Washington (AFP) - The leak of a draft Supreme Court opinion that would overturn nearly 50 years of abortion rights in the United States is an extraordinary breach of the normally jealously guarded secrecy of the nation's top judicial institution.
As the fallout from the bombshell leak to the media reverberated in Washington, attention turned to the identity and motivation of the leaker with both the left and the right casting blame.

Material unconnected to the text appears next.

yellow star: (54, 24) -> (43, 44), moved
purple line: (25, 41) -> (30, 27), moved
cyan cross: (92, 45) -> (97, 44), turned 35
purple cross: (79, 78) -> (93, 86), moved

Supreme Court opinions are tightly held until they are formally announced with just a small circle of law clerks and permanent court staff having access to the closed-door deliberations of the nine justices.
The case in question, a Mississippi law that would ban most abortions after 15 weeks, was argued in December and in the normal course of business the court would publish its ruling by the end of June.

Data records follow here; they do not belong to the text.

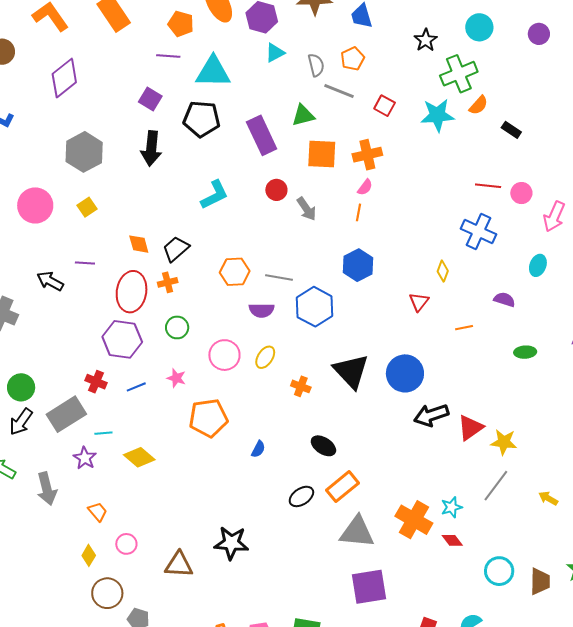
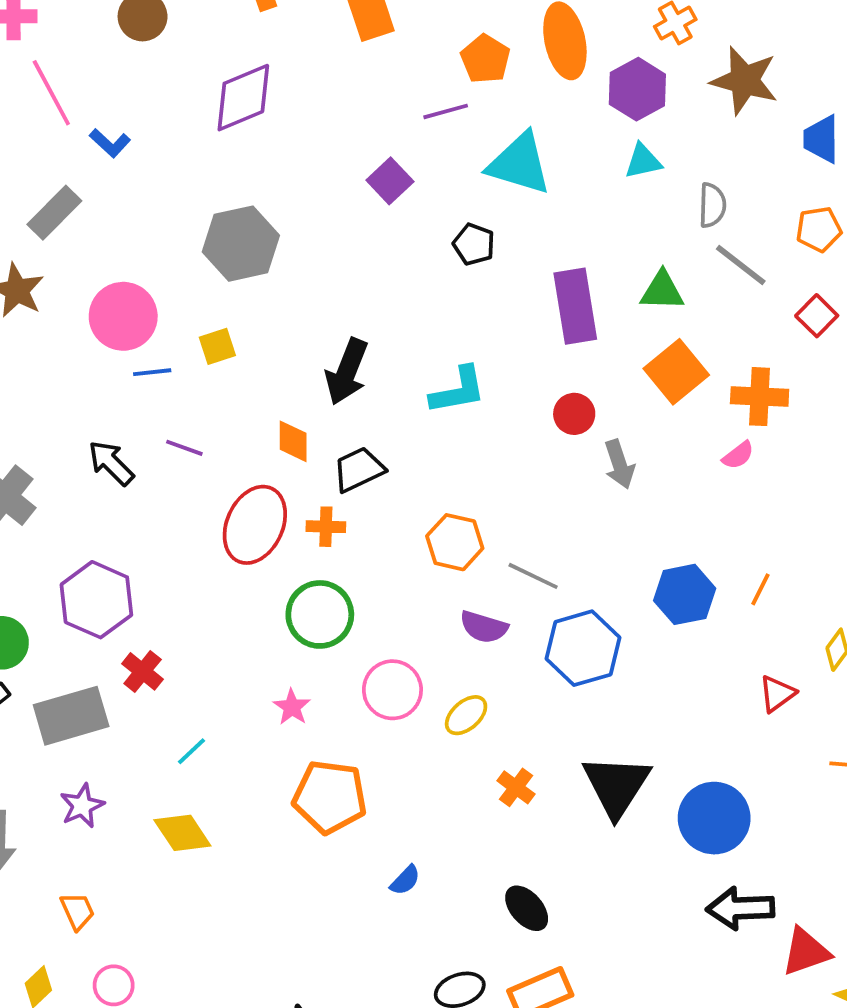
purple line: (168, 56) -> (446, 111), turned -35
orange pentagon: (353, 59) -> (819, 229), moved
black pentagon: (202, 119) -> (474, 244), size x0.6
black arrow: (151, 148) -> (347, 372), moved
orange square: (322, 154) -> (676, 372), turned 32
orange line: (359, 212) -> (760, 589), moved
green circle: (177, 327) -> (320, 614), size x1.5
purple hexagon: (122, 339) -> (96, 600), moved
blue line: (136, 387) -> (152, 372), moved
cyan line: (103, 433) -> (192, 751), moved, turned -54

According to a draft majority opinion obtained by Politico, conservatives on the nation's highest court, by a 5-4 vote, would toss out the landmark 1973 Roe v. Wade decision that legally enshrined a woman's right to abortion in the United States.
Chief Justice John Roberts confirmed on Tuesday that the draft opinion was authentic but stressed it did not represent the "final position of any member."
Roberts said the leak was a "singular and egregious breach" of trust and he directed the marshal of the court to launch an investigation into the source.
"To the extent this betrayal of the confidences of the Court was intended to undermine the integrity of our operations, it will not succeed," Roberts said."The work of the Court will not be affected in any way."
Referring to the leak, SCOTUSblog, a website that covers court affairs, said it is "impossible to overstate the earthquake this will cause inside the Court, in terms of the destruction of trust among the Justices and staff.
"This leak is the gravest, most unforgivable sin," SCOTUSblog said.
"We've had Supreme Court leaks before.But this is a whole new order of magnitude of leak," said Orin Kerr, a law professor at the University of California, Berkeley.
Neal Katyal, who argued cases before the Supreme Court as president Barack Obama's acting solicitor general, said it was "the equivalent of the Pentagon Papers leak," a reference to the leaked documents outlining US involvement in Vietnam.
'Institutional innocence'
Jonathan Turley, a law professor at George Washington University, opined in USA Today that the Supreme Court has lost its "institutional innocence."
"Even in a city that floats on a rolling sea of leaks, the Supreme Court has long been an island of integrity and confidentiality," Turley wrote.
"This was clearly a politically calculated act by someone who was willing to abandon every ethical and professional principle for a political cause," he said."There is no obvious reason to leak other than to unleash outside pressure on the court."
Republican lawmakers suggested the leak may be a bid to pressure the potential swing vote in the case -- Justice Brett Kavanaugh, one of three conservatives nominated to the court by former president Donald Trump.
Conservatives currently hold a 6-3 majority on the court, but CNN reported that Roberts, the chief justice, who generally sides with the conservative faction, does not support fully overturning Roe v. Wade.
"This leak is a brazen effort to intimidate the court's majority," said Albert Mohler, an anti-abortion activist who is president of The Southern Baptist Theological Seminary.
Mohler said the draft was exposed "in a subversive attempt to undermine or marginalize the court's decision and perhaps to divide its majority before any decision can be announced."
Senate Republican minority leader Mitch McConnell called the leak "another escalation in the radical left's ongoing campaign to bully and intimidate federal judges and substitute mob rule for the rule of law."
Steve Vladeck, a law professor at the University of Texas, speculated it may have come from abortion opponents seeking to shore up support.
"Suppose you're a conservative Justice committed to overruling Roe and Casey," Vladeck tweeted."There were five votes for that result.
"Now, dissents are coming, and you're worried about losing the majority.What do you do?" he asked.